Cuesta ver llorar a un futbolista. Pero todavía cuesta más verlo llorar por un jugador del eterno rival. El fútbol, en ocasiones, ofrece hechos terribles y maravillosos al mismo tiempo y que, en el fondo, demuestran la grandeza de este deporte. El horror y la hermosura se dieron cita tal día como hoy diez años atrás en el estadio municipal de Riazor. Se jugaba un Dépor-Celta, la madre de todos los partidos en el fútbol gallego. Se enfrentaban no sólo los dos equipos más potentes de la comunidad, sino dos de los conjuntos más fuertes del panorama futbolístico español.
La fiesta del fútbol gallego se estaba viviendo con total normalidad. Ambas escuadras estaban ofreciendo un gran espectáculo, con muchos goles y fútbol de alta escuela. Se había adelantado el Celta por partida doble con goles de Eduardo “el Toto” Berizzo y Edú; pero, el Dépor había conseguido firmar las tablas. El destino de los tres puntos se estaba dirimiendo cuando, entre la intensidad del encuentro, sucedió una jugada desgraciada.

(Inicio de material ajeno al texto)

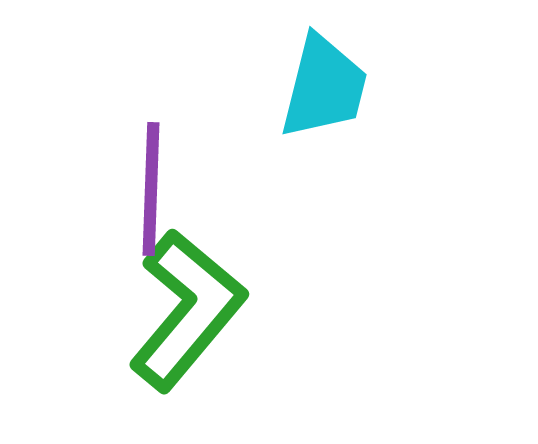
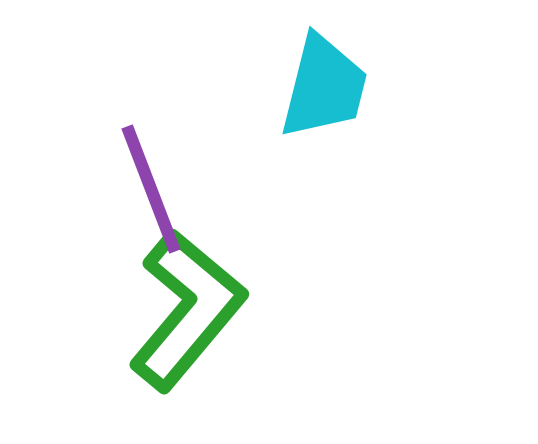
purple line: rotated 23 degrees counterclockwise
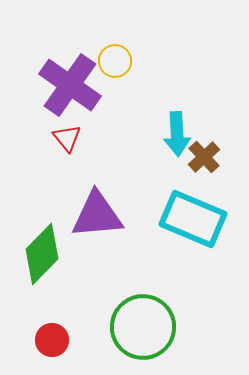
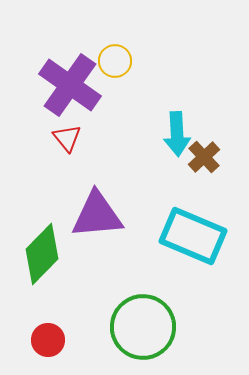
cyan rectangle: moved 17 px down
red circle: moved 4 px left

Balón en largo de Molina con la mano para iniciar la contra coruñesa. La pelota queda dividida y a ella acuden Manuel Pablo y Everton Giovanella. El canario parte con ventaja para hacerse con el esférico, por lo que el brasileño busca el suelo para contactar con el cuero. El fulgor del encuentro provoca un encontronazo fortísimo, un choque de trenes del que salió peor parado el ferrocarril blanquiazul. El golpe acaba con falta a favor de los locales y Manuel Pablo tendido en el suelo. Con mis nueve años de entonces, recuerdo como si fuera hoy a Michael Robinson diciendo que al futbolista del Deportivo se le había salido la espinillera. Por desgracia, el británico se equivocó.
Manuel Pablo se había roto la tibia y el peroné, lo que lo apartaría siete meses de los terrenos de juego. La lesión llegaba en el peor momento, pues se rumoreaba que el futbolista isleño tenía un precontrato firmado con el Real Madrid, al tiempo que su presencia en el Mundial de Corea y Japón parecía totalmente asegurada. Esa lesión, con 25 años, supuso un tremendo obstáculo para una prometedora carrera en aquel momento.
¿Y qué puede haber de maravilloso en todo esto? Pues el ejemplo que dieron, a partir de aquel instante, dos futbolistas enemigos en el campo, pero ante todo personas fuera de él. Mientras los servicios médicos del estadio atendían a Manuel Pablo, Giovanella daba vueltas alrededor del tumulto. Desconsolado, el brasileño lloraba, sintiéndose culpable de una acción fortuita e involuntaria que había terminado con un compañero de trabajo en el quirófano. De ahí al final del partido, el mediocentro celeste no fue el mismo, con la mente en otro lado, quizás en la ambulancia que conducía a Manuel Pablo camino del hospital. La cara de Giovanella era sobrecogedora. Mientras la grada local la tomaba con él, ignorante de la involuntariedad de la acción, compañeros y rivales intentaban consolarlo, hacerle ver que no había tenido culpa de nada. Pero no era suficiente.
Tal y como deseaba Giovanella, el partido concluyó, lo que le permitió acudir a la velocidad del rayo a interesarse por el futbolista canario. Durante mucho tiempo, el interés del brasileño por conocer las evoluciones del lateral fue patente. Incluso el propio Manuel Pablo, quien desde un primer momento intentó eliminar de la mente de “Giova” cualquier sentimiento de culpa, reconoció el cariño y la preocupación que había mostrado el futbolista del Celta. Un hecho maravilloso que demuestra que, por encima de la rivalidad, siempre quedan personas de carne y hueso.
Según parece, a día de hoy, la relación entre ambos futbolistas es nula. El tiempo ha ido separándolos: mientras Giovanella se encuentra en Brasil ya retirado, Manuel Pablo volverá a disputar un derbi este año con el brazalete del Deportivo en el brazo. Esperemos que, en esta ocasión, nadie tenga que llorar la lesión de nadie y que vivamos un espectáculo futbolístico como aquel que estaban ofreciendo, tal día como hoy hace diez años, el Celta y el Dépor sobre el tapete de Riazor.